DeLauro isn’t trying to hurt small farmers, but her legislation misses the real root of the problem. Ending subsidies for factory farming and putting reasonable incentives in place to encourage holistic farming practices is a better way to approach food safety and food security.
At the same time, the US Senate is considering significantly more extensive tracking of produce (S 475), and the US Department of Agriculture is continuing to move forward with a National Animal Identification System. The NAIS would mandate the implantation of a small radio frequency chip in, yes, every animal. First, there is the pure sci-fi horror of putting chips into every cow, pig, chicken and emu in the county (US livestock is estimated at more than 10 billion animals).
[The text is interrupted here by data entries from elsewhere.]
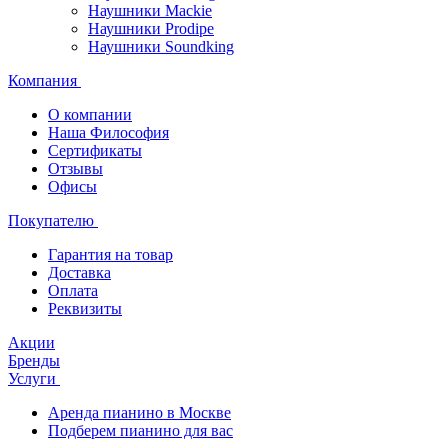
Наушники Mackie
Наушники Prodipe
Наушники Soundking
Компания
О компании
Наша Философия
Сертификаты
Отзывы
Офисы
Покупателю
Гарантия на товар
Доставка
Оплата
Реквизиты
Акции
Бренды
Услуги
Аренда пианино в Москве
Подберем пианино для вас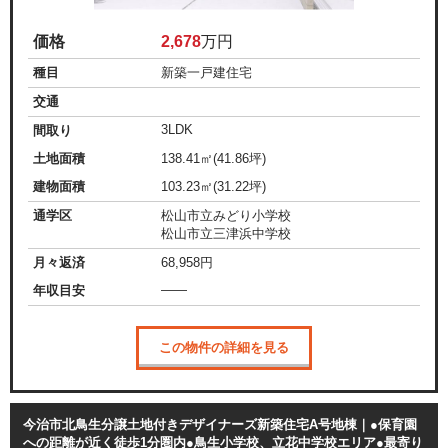
価格
2,678
万円
種目
新築一戸建住宅
交通
3LDK
間取り
土地面積
138.41㎡(41.86坪)
建物面積
103.23㎡(31.22坪)
通学区
松山市立みどり小学校
松山市立三津浜中学校
月々返済
68,958
円
——
年収目安
この物件の詳細を見る
今治市北鳥生分譲土地付きデザイナーズ新築住宅A号地棟｜●保育園
への距離が近く徒歩1分圏内●鳥生小学校、立花中学校エリア●最寄り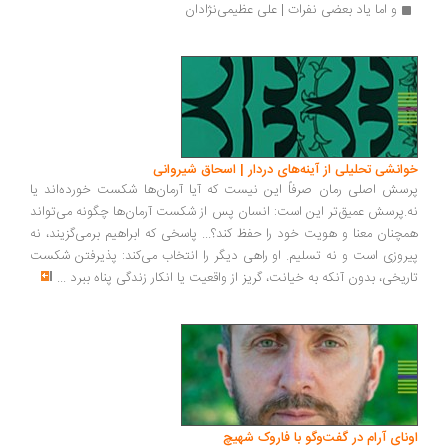
و اما یاد بعضی نفرات | علی عظیمی‌نژادان
انشی تحلیلی از آینه‌های دردار | اسحاق شیروانی
سش اصلی رمان صرفاً این نیست که آیا آرمان‌ها شکست خورده‌اند یا
.پرسش عمیق‌تر این است: انسان پس از شکست آرمان‌ها چگونه می‌تواند
چنان معنا و هویت خود را حفظ کند؟... پاسخی که ابراهیم برمی‌گزیند، نه
روزی است و نه تسلیم. او راهی دیگر را انتخاب می‌کند: پذیرفتن شکست
ریخی، بدون آنکه به خیانت، گریز از واقعیت یا انکار زندگی پناه ببرد
...
ونای آرام در گفت‌وگو با فاروک شهیچ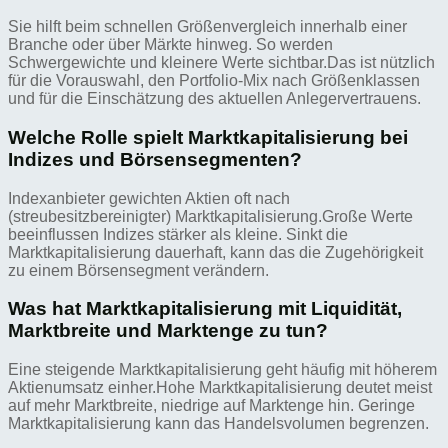
Sie hilft beim schnellen Größenvergleich innerhalb einer
Branche oder über Märkte hinweg. So werden
Schwergewichte und kleinere Werte sichtbar.Das ist nützlich
für die Vorauswahl, den Portfolio-Mix nach Größenklassen
und für die Einschätzung des aktuellen Anlegervertrauens.
Welche Rolle spielt Marktkapitalisierung bei
Indizes und Börsensegmenten?
Indexanbieter gewichten Aktien oft nach
(streubesitzbereinigter) Marktkapitalisierung.Große Werte
beeinflussen Indizes stärker als kleine. Sinkt die
Marktkapitalisierung dauerhaft, kann das die Zugehörigkeit
zu einem Börsensegment verändern.
Was hat Marktkapitalisierung mit Liquidität,
Marktbreite und Marktenge zu tun?
Eine steigende Marktkapitalisierung geht häufig mit höherem
Aktienumsatz einher.Hohe Marktkapitalisierung deutet meist
auf mehr Marktbreite, niedrige auf Marktenge hin. Geringe
Marktkapitalisierung kann das Handelsvolumen begrenzen.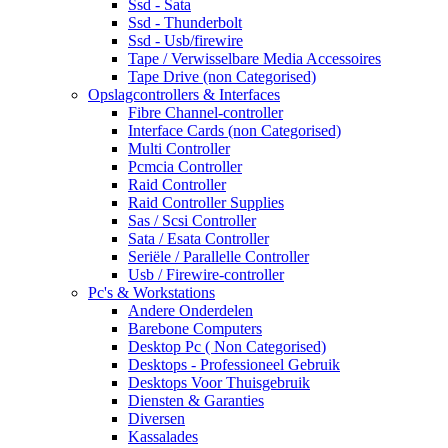
Ssd - Sata
Ssd - Thunderbolt
Ssd - Usb/firewire
Tape / Verwisselbare Media Accessoires
Tape Drive (non Categorised)
Opslagcontrollers & Interfaces
Fibre Channel-controller
Interface Cards (non Categorised)
Multi Controller
Pcmcia Controller
Raid Controller
Raid Controller Supplies
Sas / Scsi Controller
Sata / Esata Controller
Seriële / Parallelle Controller
Usb / Firewire-controller
Pc's & Workstations
Andere Onderdelen
Barebone Computers
Desktop Pc ( Non Categorised)
Desktops - Professioneel Gebruik
Desktops Voor Thuisgebruik
Diensten & Garanties
Diversen
Kassalades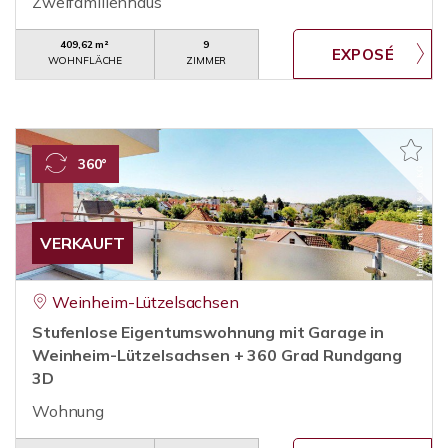
Zweifamilienhaus
409,62 m²
9
WOHNFLÄCHE
ZIMMER
360°
VERKAUFT
Weinheim-Lützelsachsen
Stufenlose Eigentumswohnung mit Garage in
Weinheim-Lützelsachsen + 360 Grad Rundgang
3D
Wohnung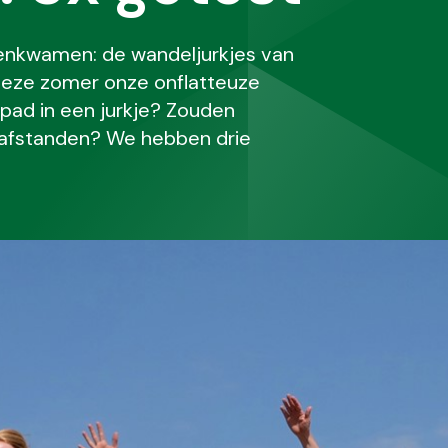
nenkwamen: de wandeljurkjes van
deze zomer onze onflatteuze
pad in een jurkje? Zouden
e afstanden? We hebben drie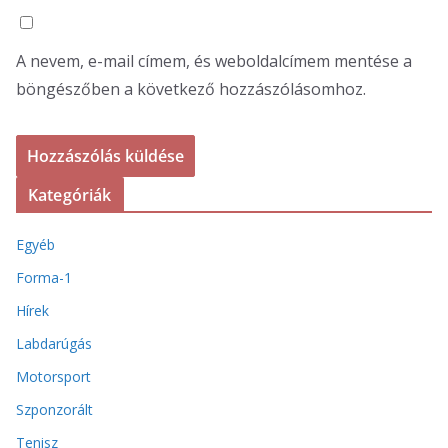
A nevem, e-mail címem, és weboldalcímem mentése a
böngészőben a következő hozzászólásomhoz.
Kategóriák
Egyéb
Forma-1
Hírek
Labdarúgás
Motorsport
Szponzorált
Tenisz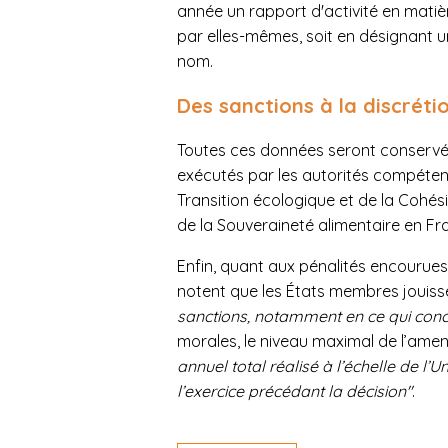
année un rapport d'activité en matièr
par elles-mêmes, soit en désignant u
nom.
Des sanctions à la discrét
Toutes ces données seront conservé
exécutés par les autorités compétent
Transition écologique et de la Cohésio
de la Souveraineté alimentaire en Fr
Enfin, quant aux pénalités encourues
notent que les États membres jouiss
sanctions, notamment en ce qui conc
morales, le niveau maximal de l’am
annuel total réalisé à l’échelle de l
l’exercice précédant la décision"
.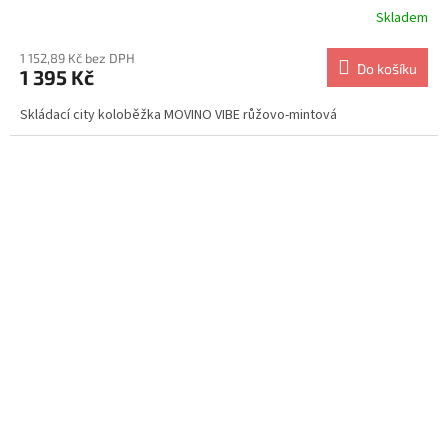
Skladem
1 152,89 Kč bez DPH
Do košíku
1 395 Kč
Skládací city koloběžka MOVINO VIBE růžovo-mintová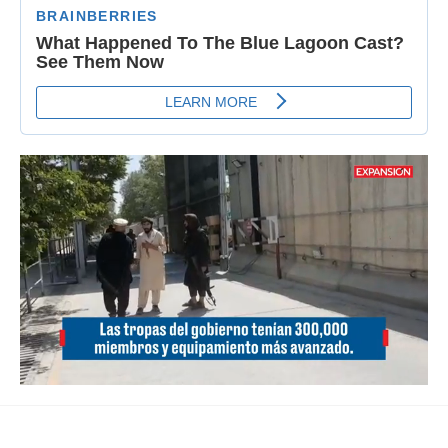
Loaded
:
Unmute
36.75%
Hey, let’s just put chips in all the children, too—soon we’ll all have them! It will make us safer! Second, such a plan is pennies on the dollar for an operation like Tyson that processes 25 billion pounds of meat annually (much of which goes to obesity-inducing fast-food chains), but what’s the cost impact on a farmer with 200 chickens? Quite possibly enough to put that farmer out of business.
Several states have already passed legislation outlawing any such animal identification system. However, HR 875 coincidentally contains language that binds state agriculture departments to enforce federal guidelines.
All appearances to the contrary, however, it’s not a conspiracy, and the intention is not to outlaw farmers markets and organic gardens or any of the other spurious claims. There’s no need to rise up in civil rebellion, but there is a need to contact our representatives in Congress and explain all the potential paths to abuse contained in these deeply flawed legislative initiatives. New Mexico is on the verge of some major success with regional food efforts, so long as a blind, do-gooder federal government doesn’t screw it all up for us.